The MatchUp Object can compare company acronyms and full companies and strip out inconsistencies in the firms before comparisons are done. Name Object will recognize Company names inside a Name field and standardize them.

Free Formatted Data Fields

If a file contains a name and address in a “free formatted” data field, explain how your solution is able to identify and parse the name and address into separate data fields (e.g. Name and Address).

The RightFielder Object will parse and identify input text into the main components of an address, name, phone, and email. You can use RightFielder Object to parse customer input contact data as a block of text in any order and output it to specified properties. This allows extraction of distinct details from user input, such as Name, Address, City, State, Zip, Phone, Email, Department, etc. RightFielder Object can also be used to intelligently identify misfielded data.

Matching Standards and Alternative Spellings/Nicknames

Explain how your tool is able to provide match standards for the first and middle names, allowing us to overcome two types of matching problems such as alternative spellings and nicknames.

The MatchUp Object uses fuzzy matching techniques and a nickname table to recognize phonemes such as “ph” and “sh,” nicknames (Liz, Beth, Betty, Elizabeth), and alternate spellings of names (Gene, Jean, Jeanne).
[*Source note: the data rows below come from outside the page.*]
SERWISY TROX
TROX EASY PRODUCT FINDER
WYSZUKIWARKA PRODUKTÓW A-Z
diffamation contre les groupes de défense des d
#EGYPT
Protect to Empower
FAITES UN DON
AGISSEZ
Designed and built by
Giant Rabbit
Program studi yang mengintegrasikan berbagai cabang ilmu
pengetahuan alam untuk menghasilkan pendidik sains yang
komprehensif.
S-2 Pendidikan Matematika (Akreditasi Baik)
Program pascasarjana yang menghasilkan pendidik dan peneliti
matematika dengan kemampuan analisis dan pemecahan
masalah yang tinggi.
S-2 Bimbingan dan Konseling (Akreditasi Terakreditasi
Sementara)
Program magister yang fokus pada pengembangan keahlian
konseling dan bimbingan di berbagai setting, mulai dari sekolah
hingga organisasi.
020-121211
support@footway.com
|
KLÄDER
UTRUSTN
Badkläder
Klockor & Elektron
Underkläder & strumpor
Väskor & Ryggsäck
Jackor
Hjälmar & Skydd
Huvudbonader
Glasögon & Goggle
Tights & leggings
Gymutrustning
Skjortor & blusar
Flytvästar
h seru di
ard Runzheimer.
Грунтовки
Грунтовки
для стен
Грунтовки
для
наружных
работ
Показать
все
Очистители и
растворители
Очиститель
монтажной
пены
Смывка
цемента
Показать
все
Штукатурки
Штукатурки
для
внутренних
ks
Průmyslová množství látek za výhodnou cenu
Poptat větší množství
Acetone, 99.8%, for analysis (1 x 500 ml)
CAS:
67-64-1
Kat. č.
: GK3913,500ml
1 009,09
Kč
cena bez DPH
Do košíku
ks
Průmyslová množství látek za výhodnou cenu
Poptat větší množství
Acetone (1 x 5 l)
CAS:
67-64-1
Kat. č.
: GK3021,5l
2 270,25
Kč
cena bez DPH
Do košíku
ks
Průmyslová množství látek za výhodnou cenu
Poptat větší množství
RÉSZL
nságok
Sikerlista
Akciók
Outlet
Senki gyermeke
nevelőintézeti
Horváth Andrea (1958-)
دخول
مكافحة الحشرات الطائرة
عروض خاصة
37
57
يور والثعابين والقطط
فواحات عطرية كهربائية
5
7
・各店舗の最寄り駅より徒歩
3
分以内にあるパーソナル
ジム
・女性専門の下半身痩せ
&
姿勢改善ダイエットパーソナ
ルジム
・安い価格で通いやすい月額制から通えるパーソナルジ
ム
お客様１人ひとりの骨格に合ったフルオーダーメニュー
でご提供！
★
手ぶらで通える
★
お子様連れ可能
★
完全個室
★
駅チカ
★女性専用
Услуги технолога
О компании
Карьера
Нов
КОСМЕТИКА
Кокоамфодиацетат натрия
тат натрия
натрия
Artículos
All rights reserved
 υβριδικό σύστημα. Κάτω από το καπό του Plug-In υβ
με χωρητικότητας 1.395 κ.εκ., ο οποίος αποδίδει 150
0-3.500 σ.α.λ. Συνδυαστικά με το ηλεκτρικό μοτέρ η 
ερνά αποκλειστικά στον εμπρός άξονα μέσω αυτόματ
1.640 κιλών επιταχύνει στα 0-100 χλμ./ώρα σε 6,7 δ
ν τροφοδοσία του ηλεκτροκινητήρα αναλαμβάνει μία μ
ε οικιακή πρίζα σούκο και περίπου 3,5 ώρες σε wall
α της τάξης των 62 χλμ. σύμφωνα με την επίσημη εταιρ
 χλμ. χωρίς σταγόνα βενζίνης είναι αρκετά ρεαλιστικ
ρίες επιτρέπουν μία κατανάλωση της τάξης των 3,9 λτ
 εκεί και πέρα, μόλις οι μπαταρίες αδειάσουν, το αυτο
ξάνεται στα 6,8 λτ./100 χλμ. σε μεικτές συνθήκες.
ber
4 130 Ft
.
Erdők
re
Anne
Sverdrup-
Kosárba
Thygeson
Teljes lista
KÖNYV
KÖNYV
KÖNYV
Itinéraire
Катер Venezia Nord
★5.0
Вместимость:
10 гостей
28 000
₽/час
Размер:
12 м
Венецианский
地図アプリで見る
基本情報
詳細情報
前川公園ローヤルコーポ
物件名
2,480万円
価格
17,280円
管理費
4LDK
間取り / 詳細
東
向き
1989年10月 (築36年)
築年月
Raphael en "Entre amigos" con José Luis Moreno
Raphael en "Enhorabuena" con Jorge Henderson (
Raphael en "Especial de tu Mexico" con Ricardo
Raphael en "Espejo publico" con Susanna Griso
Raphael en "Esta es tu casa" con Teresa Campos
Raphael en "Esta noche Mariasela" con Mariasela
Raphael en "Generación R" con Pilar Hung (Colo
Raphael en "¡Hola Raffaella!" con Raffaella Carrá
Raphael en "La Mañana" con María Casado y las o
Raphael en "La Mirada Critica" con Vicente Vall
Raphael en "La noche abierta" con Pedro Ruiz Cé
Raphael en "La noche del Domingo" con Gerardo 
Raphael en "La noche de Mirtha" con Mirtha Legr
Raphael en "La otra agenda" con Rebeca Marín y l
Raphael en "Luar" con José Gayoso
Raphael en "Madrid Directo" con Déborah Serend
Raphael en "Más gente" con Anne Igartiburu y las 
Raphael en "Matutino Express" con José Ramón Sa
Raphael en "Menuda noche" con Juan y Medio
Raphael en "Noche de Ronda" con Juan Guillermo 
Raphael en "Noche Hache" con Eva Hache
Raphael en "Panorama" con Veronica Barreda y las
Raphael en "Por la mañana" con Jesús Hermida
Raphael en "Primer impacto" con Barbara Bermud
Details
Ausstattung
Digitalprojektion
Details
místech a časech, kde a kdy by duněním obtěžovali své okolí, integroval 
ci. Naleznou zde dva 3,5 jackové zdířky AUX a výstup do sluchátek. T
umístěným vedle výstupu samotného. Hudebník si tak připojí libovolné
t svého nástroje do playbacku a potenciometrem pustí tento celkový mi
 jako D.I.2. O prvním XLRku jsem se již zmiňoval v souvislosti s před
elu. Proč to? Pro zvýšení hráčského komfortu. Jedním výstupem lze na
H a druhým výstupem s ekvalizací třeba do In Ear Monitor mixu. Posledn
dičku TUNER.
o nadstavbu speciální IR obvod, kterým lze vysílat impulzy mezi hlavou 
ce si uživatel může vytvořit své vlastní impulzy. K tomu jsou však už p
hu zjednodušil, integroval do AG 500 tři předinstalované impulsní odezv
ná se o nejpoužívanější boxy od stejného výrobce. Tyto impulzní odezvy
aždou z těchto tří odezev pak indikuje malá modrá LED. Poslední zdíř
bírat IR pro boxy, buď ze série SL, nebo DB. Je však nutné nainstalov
MatchUp Object can also handle nearly-exact strings of characters, such as “Lewis” vs. “Ewis,” and “Palacino” vs. “Al Pacino” as well as initials such as “John Smith” to “J Smith.” MatchUp Object allows you to use Nickname matching (Charles = Chuck) and ‘nearness’ algorithms (John=Jonh) when matching records. You can also determine whether to disregard middle names, so ‘John L Smith = John Smith,’ or to include them, so you can catch ‘J. Lee Smith = John L Smith.’